MySQL Error: You have an error in your SQL syntax; check the manual that corresponds to your MariaDB server version for the right syntax to use near ‘)’ at line 1 (DELETE FROM pdb_ix WHERE pdb_ix_id NOT IN ())

I know that there are multiple deployments of LibreNMS using distributed polling so I am hoping that I have something misconfigured…

Thank you.

-Patrick

murrant · 20 June 2017 12:35

You need to look at the individual device polling graphs to see what modules are taking the longest and then you can make a decision about how to handle that.

Post the poller graphs here if you want feedback.
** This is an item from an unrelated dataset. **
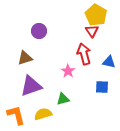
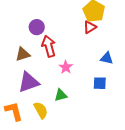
red triangle: (92, 31) -> (90, 27), turned 32
red arrow: (84, 54) -> (49, 46), moved
yellow semicircle: (43, 114) -> (41, 110), turned 78

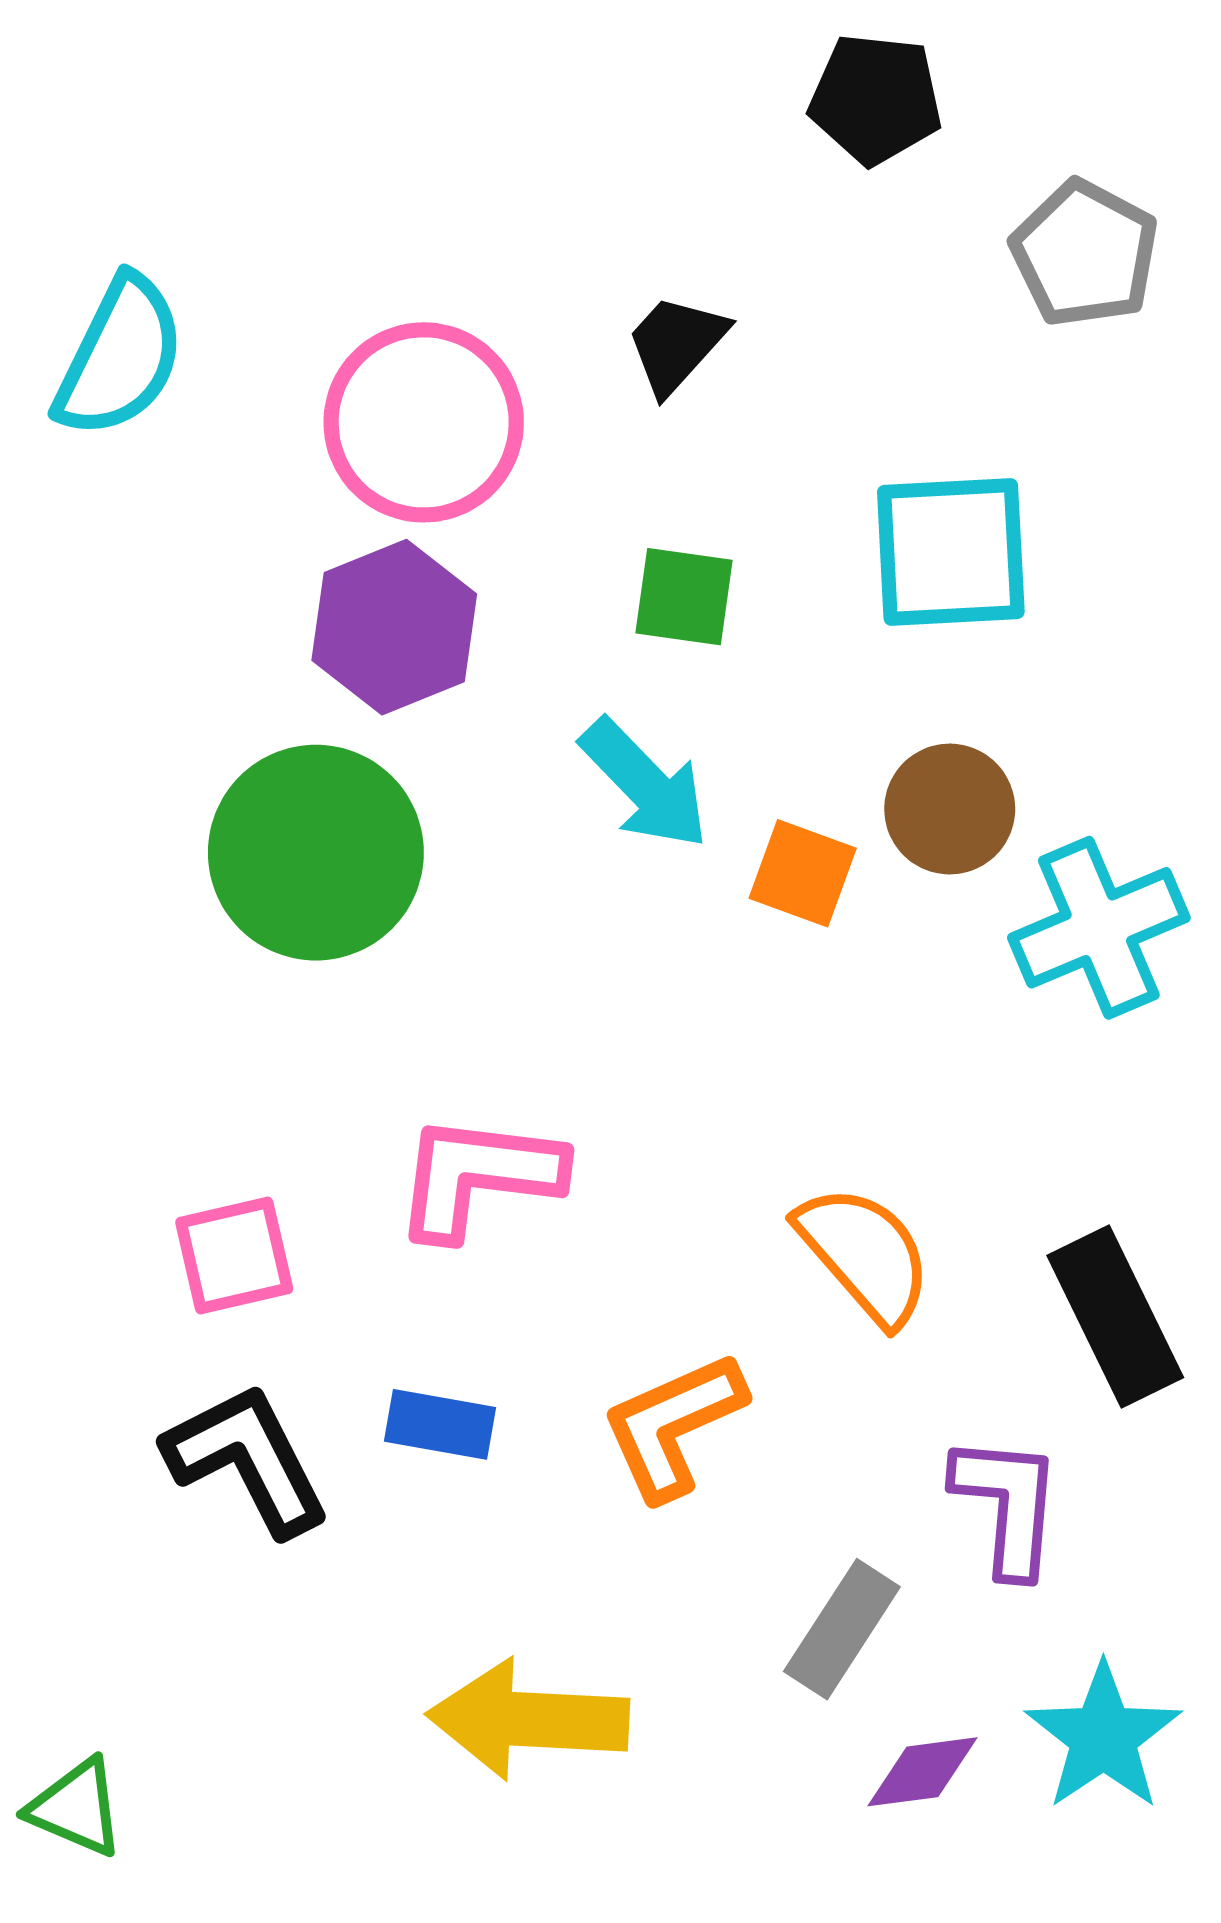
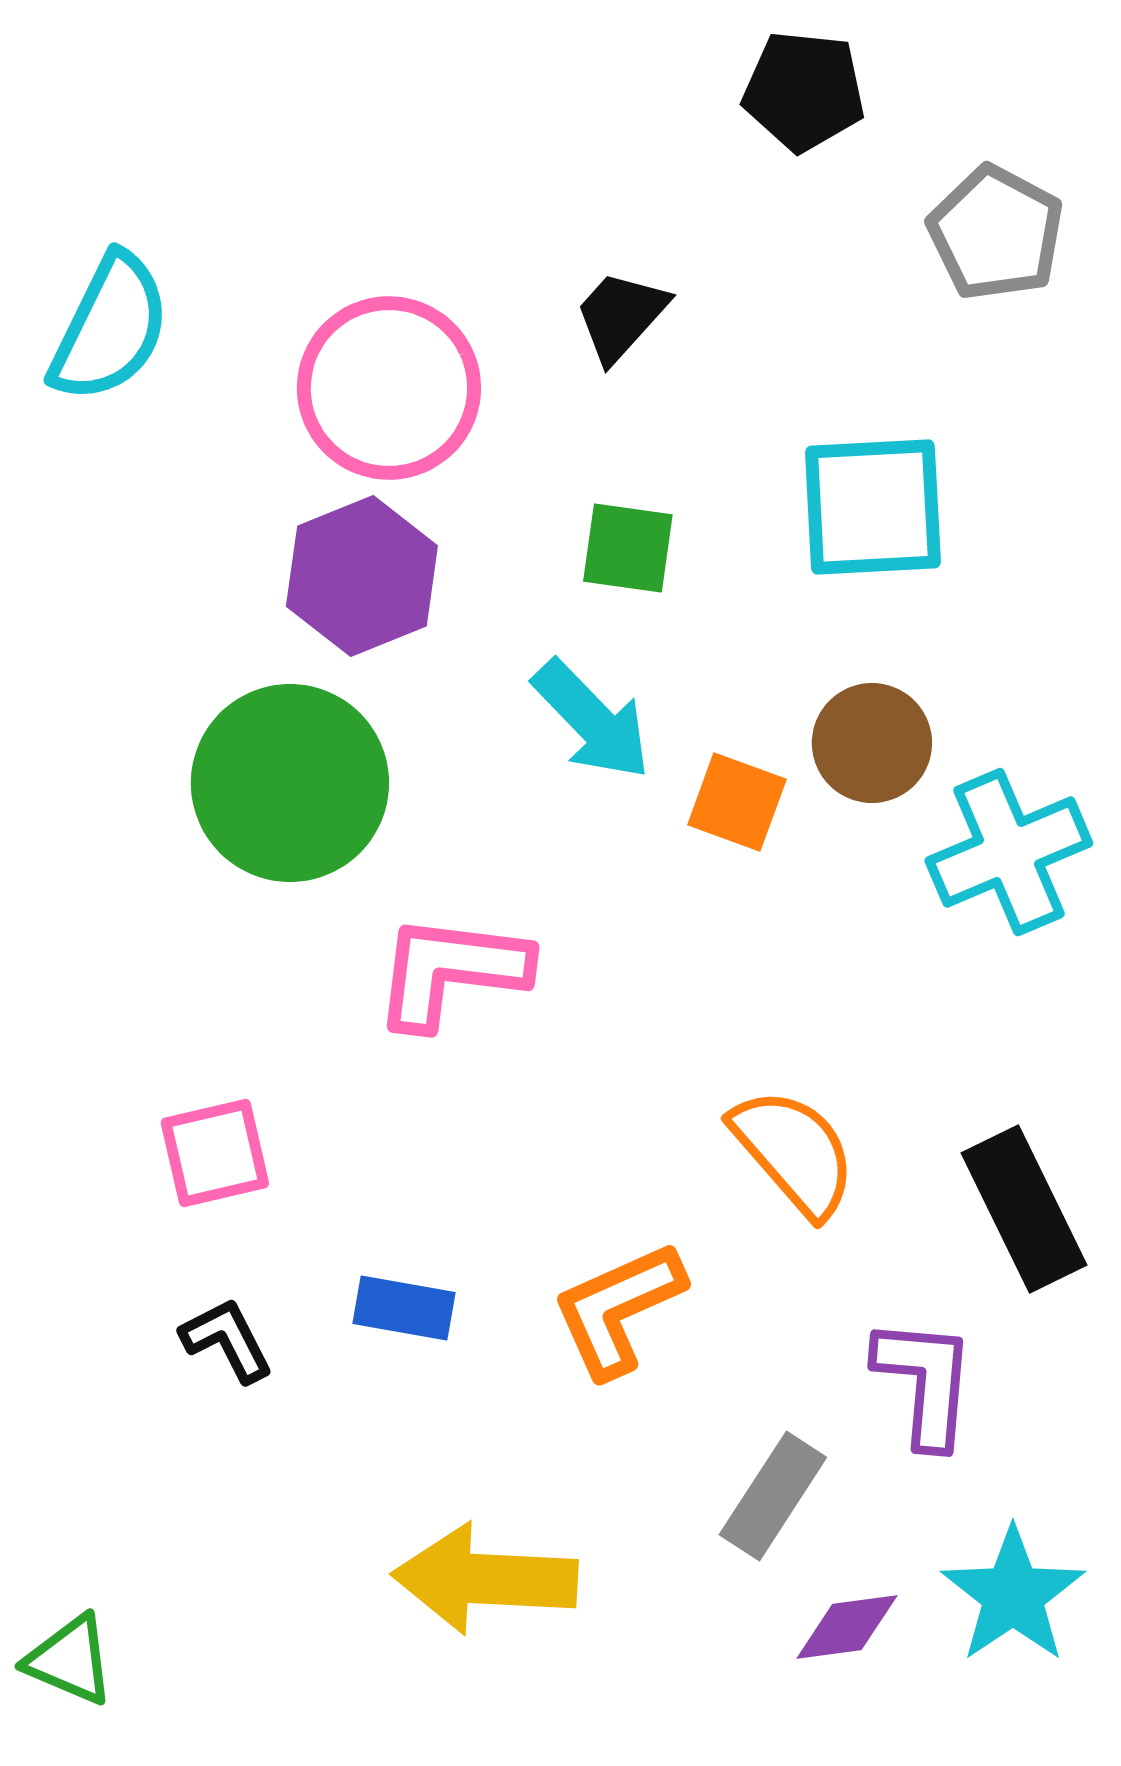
pink L-shape: (478, 1176) -> (451, 971), moved
black L-shape: (247, 1459) -> (227, 1340), size x0.6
papatango71 · 20 June 2017 16:50

I have looked at the polling graphs and the high polls times are due to the # of ports being polled. We have several Cisco Nexus devices with fabric extenders so having a device with 400 - 450+ ports is not unheard of. I working on splitting apart services to try and keep the poll times under 300 ms… But my concern is what happens when a device goes over 300 ms. The ripple effect it has on the rest of the devices polled is what is concerning. When the poller service matures and the bugs are worked out, will this be a better way to go than poller-wrapper and memcached…??

Thank you.

-Patrick

laf · 21 June 2017 20:44

Have you followed the performance docs?

papatango71 · 21 June 2017 20:47

Followed them word for word… and the one thing that I see every time a device goes over 300 seconds poll duration, the issue starts showing up in the graphs.

Would this issue be resolved when poller-service is bug free since it does a device lock at the DB layer…?? Or is the same issue as it locks a set of devices and does not unlock them until the last device is finished polling…??

laf · 21 June 2017 21:23

Poller-service has other things which help with this but locking part isn’t one of them

Are all the 400-450 ports in use?

papatango71 · 21 June 2017 21:25

A large majority of the ports are in use. Do you recommend me trying out Per port polling…??

laf · 21 June 2017 21:27

That depends really, you may as well try it and see. If it doesn’t work you will need to either disable a lot of ports you don’t care about or just turn off ports module.